Gerçekten Sinir Bozucu Yeni Ev Korku Hikayeleri 3

Gece Yarısı Kapıdaki Adamlar: Taşındığım Evde İlk Gecem

Taşınmak benim için hep stresli olmuştur. Ancak bu kez durum bambaşkaydı. Kışın başında, işim gereği mecburen eyalet değiştiriyordum. Şehri bırakıp hiç görmediğim küçük bir kasabaya, oradaki büyük bir depoda çalışmak üzere gidiyordum. Seçenekler az olduğu için, evi internetten görüp kiralamıştım. Fotoğraflar kötü görünmüyordu, ama içimde bir tedirginlik vardı.

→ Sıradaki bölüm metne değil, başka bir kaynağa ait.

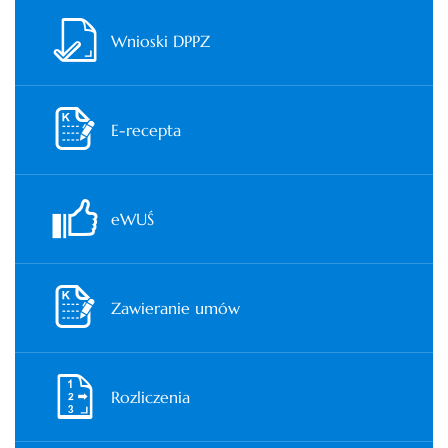
Wnioski DPPZ
E-recepta
eWUŚ
Zawieranie umów
Rozliczenia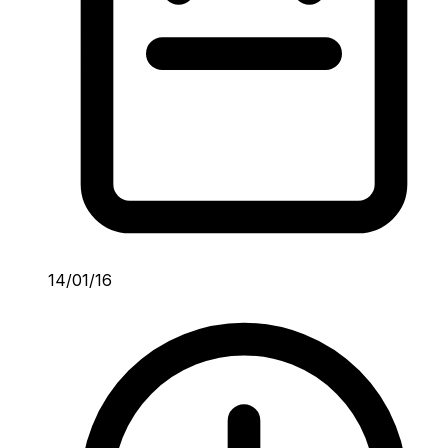
14/01/16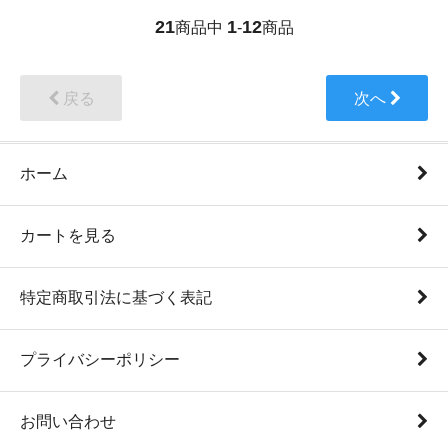
21
1
12
商品中
-
商品
戻る
次へ
ホーム
カートを見る
特定商取引法に基づく表記
プライバシーポリシー
お問い合わせ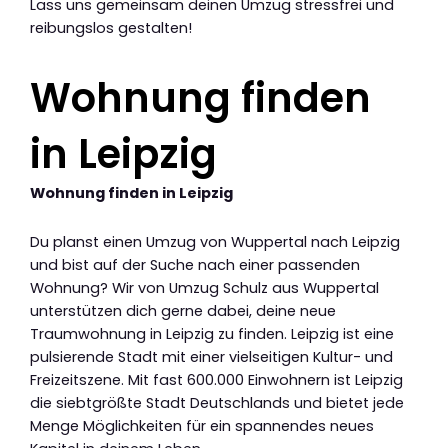
Lass uns gemeinsam deinen Umzug stressfrei und
reibungslos gestalten!
Wohnung finden
in Leipzig
Wohnung finden in Leipzig
Du planst einen Umzug von Wuppertal nach Leipzig
und bist auf der Suche nach einer passenden
Wohnung? Wir von Umzug Schulz aus Wuppertal
unterstützen dich gerne dabei, deine neue
Traumwohnung in Leipzig zu finden. Leipzig ist eine
pulsierende Stadt mit einer vielseitigen Kultur- und
Freizeitszene. Mit fast 600.000 Einwohnern ist Leipzig
die siebtgrößte Stadt Deutschlands und bietet jede
Menge Möglichkeiten für ein spannendes neues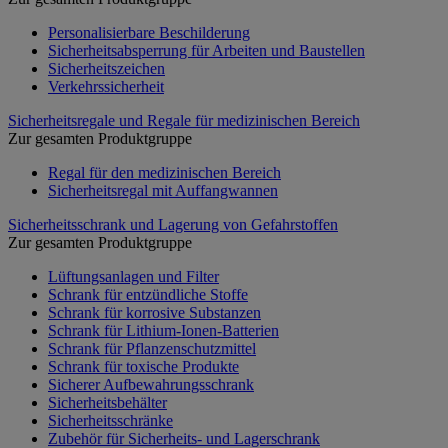
Personalisierbare Beschilderung
Sicherheitsabsperrung für Arbeiten und Baustellen
Sicherheitszeichen
Verkehrssicherheit
Sicherheitsregale und Regale für medizinischen Bereich
Zur gesamten Produktgruppe
Regal für den medizinischen Bereich
Sicherheitsregal mit Auffangwannen
Sicherheitsschrank und Lagerung von Gefahrstoffen
Zur gesamten Produktgruppe
Lüftungsanlagen und Filter
Schrank für entzündliche Stoffe
Schrank für korrosive Substanzen
Schrank für Lithium-Ionen-Batterien
Schrank für Pflanzenschutzmittel
Schrank für toxische Produkte
Sicherer Aufbewahrungsschrank
Sicherheitsbehälter
Sicherheitsschränke
Zubehör für Sicherheits- und Lagerschrank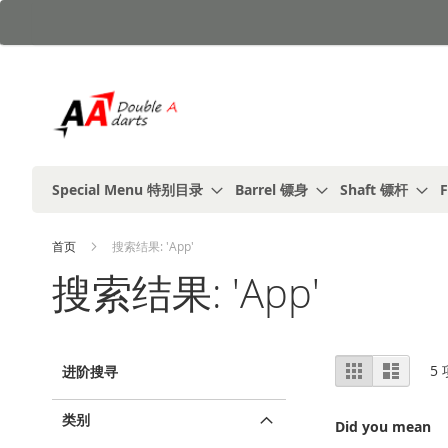
跳
到
内
容
Special Menu 特别目录
Barrel 镖身
Shaft 镖杆
F
首页
搜索结果: 'App'
搜索结果: 'App'
视
%1
列
5
进阶搜寻
及
表
图
以
上
类别
Did you mean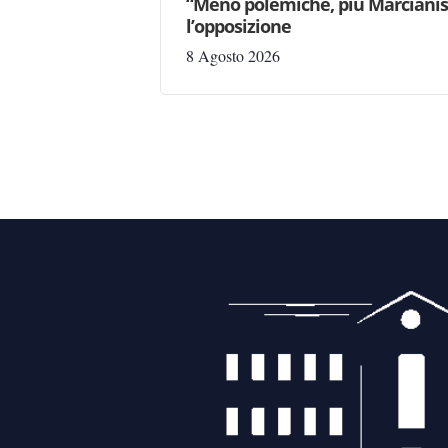
“Meno polemiche, più Marcianise
l’opposizione
8 Agosto 2026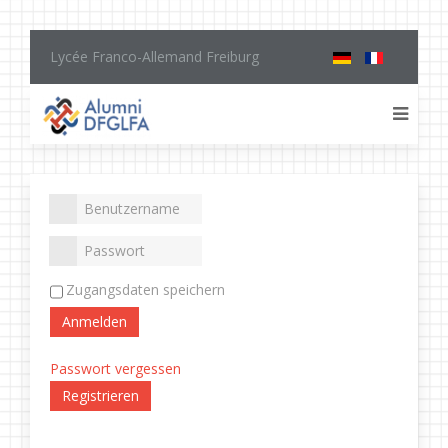
Lycée Franco-Allemand Freiburg
Zugangsdaten speichern
Anmelden
Passwort vergessen
Registrieren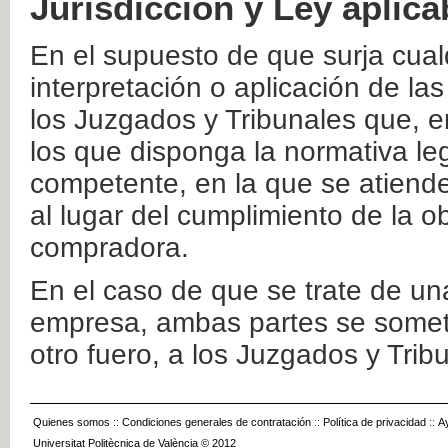
Jurisdicción y Ley aplica
En el supuesto de que surja cualq
interpretación o aplicación de la
los Juzgados y Tribunales que, e
los que disponga la normativa leg
competente, en la que se atiende
al lugar del cumplimiento de la ob
compradora.
En el caso de que se trate de u
empresa, ambas partes se somete
otro fuero, a los Juzgados y Tri
Quienes somos
::
Condiciones generales de contratación
::
Política de privacidad
::
A
Universitat Politècnica de València © 2012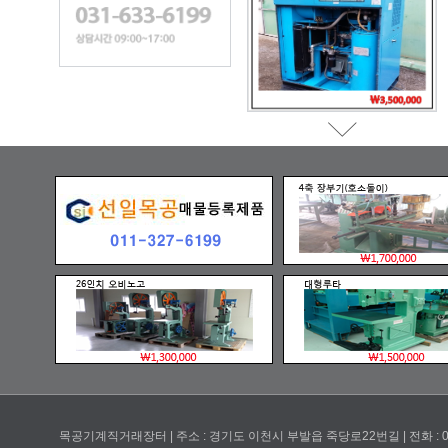
목공기계직거래장터 | 주소 : 경기도 이천시 부발읍 죽당로22번길 | 전화 : 031-633-6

Kasabaya vardığımda içimdeki o garip his daha da güçlendi. Yollar dar, evler birbirinden kopuktu. Çoğu 1900’lerden kalma eski ahşap evlerdi. Benim evim kısmen yeni sayılırdı. Arabayı park edip, posta zarfındaki anahtarı çıkarıp kapıyı açtım. İçeri girdiğimde, fotoğraflardaki “düzenli” görüntü yoktu. Duvarlarda ince uzun çatlaklar, tavanlarda sarı su lekeleri vardı. O an anladım ki fotoğraflar oynanmıştı. Ama yine de kasabada bulabildiğim en iyi ev buydu.

O akşam taşınma işinin büyük kısmını erteleyip sadece şişme yatağımı salona kurdum. Boş odalarda uyumak beni daha da huzursuz edecekti. Işıkları kapattım, battaniyeye sarıldım ve uyumaya çalıştım.

Yaklaşık yarım saat sonra, kapıya hafif ama kararlı bir vurma sesi duydum. Telefonuma baktım: 01.00. Bu saatte kimse gelmezdi. Sessizce kapıya yaklaşıp dürbünden baktım. Kapının önünde iki adam duruyordu. Karanlık yüzlerini saklıyordu, belirgin bir özellik seçilemiyordu. Ne konuştular, ne de bir şey söylediler. Sadece beklediler.

İkinci kez kapıyı vurdular. Ben hâlâ nefesimi tutarak onları izliyordum. Yaklaşık otuz saniye sonra içlerinden biri döndü, diğeri de peşinden gitti. Kapının önünden çekildiler. Sanki bir gölge gibi sessizce yok oldular.

Yatağa geri döndüm. Aklımda tek bir soru vardı: Bu saatte burada ne işleri vardı? Onlar giderken aslında bir şeyin yeni başladığını bilmiyordum.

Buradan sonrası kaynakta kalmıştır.